Companies Act, 2013: The
Nomination and Remuneration Committee is the exclusive authority to recommend
to the Board a policy, relating to remuneration to directors. According to
Section 197(4) of the Act, the remuneration payable to the directors of a
company, including any managing or whole-time director or manager, shall be
determined, in accordance with and subject to the provisions of this section,
either by the articles of the company, or by a resolution or, if the articles
so require, by a special resolution, passed by the company in general meeting
and the remuneration payable to a director determined aforesaid shall be
inclusive of the remuneration payable to him for the services rendered by him
in any other capacity. A director may receive remuneration by way of fee for
attending meetings of the Board or Committee thereof or for any other purpose
whatsoever as may be decided by the Board (Maximum prescribed amount is Rs.

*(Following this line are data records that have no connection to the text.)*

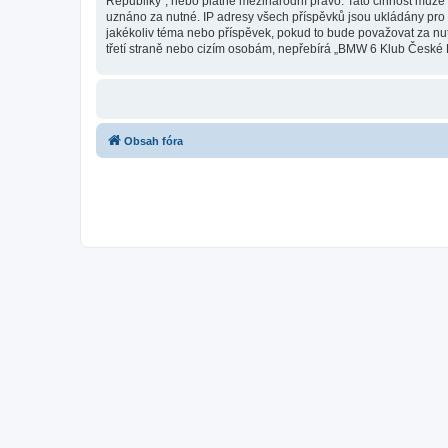
Republiky“, nebo platné mezinárodní právo. Tato činnost může 
uznáno za nutné. IP adresy všech příspěvků jsou ukládány pro 
jakékoliv téma nebo příspěvek, pokud to bude považovat za nu
třetí straně nebo cizím osobám, nepřebírá „BMW 6 Klub České R
Obsah fóra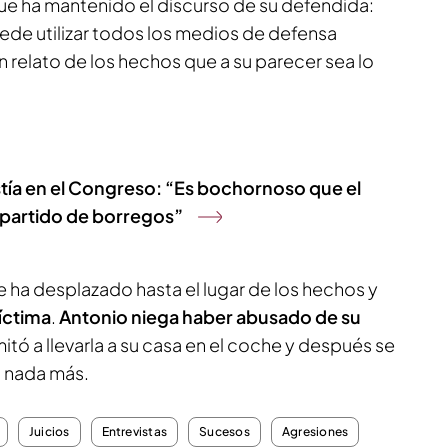
que ha mantenido el discurso de su defendida:
ede utilizar todos los medios de defensa
un relato de los hechos que a su parecer sea lo
istía en el Congreso: “Es bochornoso que el
partido de borregos”
 ha desplazado hasta el lugar de los hechos y
víctima
.
Antonio niega haber abusado de su
itó a llevarla a su casa en el coche y después se
ó nada más.
Juicios
Entrevistas
Sucesos
Agresiones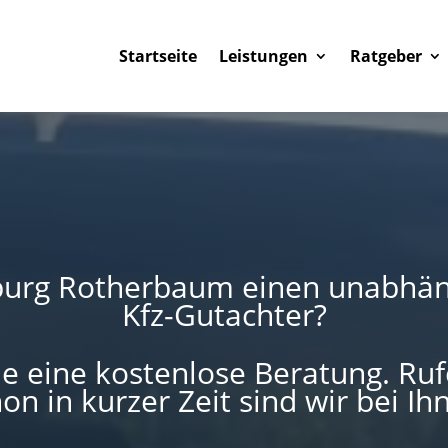
Startseite
Leistungen
Ratgeber
burg Rotherbaum einen unabhän
Kfz-Gutachter?
 eine kostenlose Beratung. Rufe
on in kurzer Zeit sind wir bei Ih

1lakh per meeting). The Independent Directors shall not be entitled for any
stock option.
Resignation
or Removal of Independent Directors
SEBI LODR 2015 does not prescribe the manner
of resignation/removal of independent directors. It only provides that an
independent director who resigns or is removed from the Board of the Company
shall be replaced by a new independent director at the earliest but not later
than the immediate next Board meeting or three months from the date of such
vacancy, whichever is later. Where the company fulfils the requirement of
independent directors in its Board even without filling the vacancy created by
such resignation or removal, as the case may be, the requirement of replacement
by a new independent director shall not apply. The Board of the company shall
satisfy itself that plans are in place for orderly succession for appointments
to the Board and to senior management.
The Companies Act, 2013:
Section 168 and 169 of the Act prescribes the manner of resignation and removal
of directors, including Independent Directors. Further, Schedule IV of the Act
prescribes that an independent director who resigns or is removed from the
Board of the company shall be replaced by a new independent director within a
period of not more than one hundred and eighty days from the date of such
resignation or removal, as the case may be. Where the company fulfils the
requirement of independent directors in its Board even without filling the
vacancy created by such resignation or removal, as the case may be, the
requirement of replacement by a new independent director shall not apply.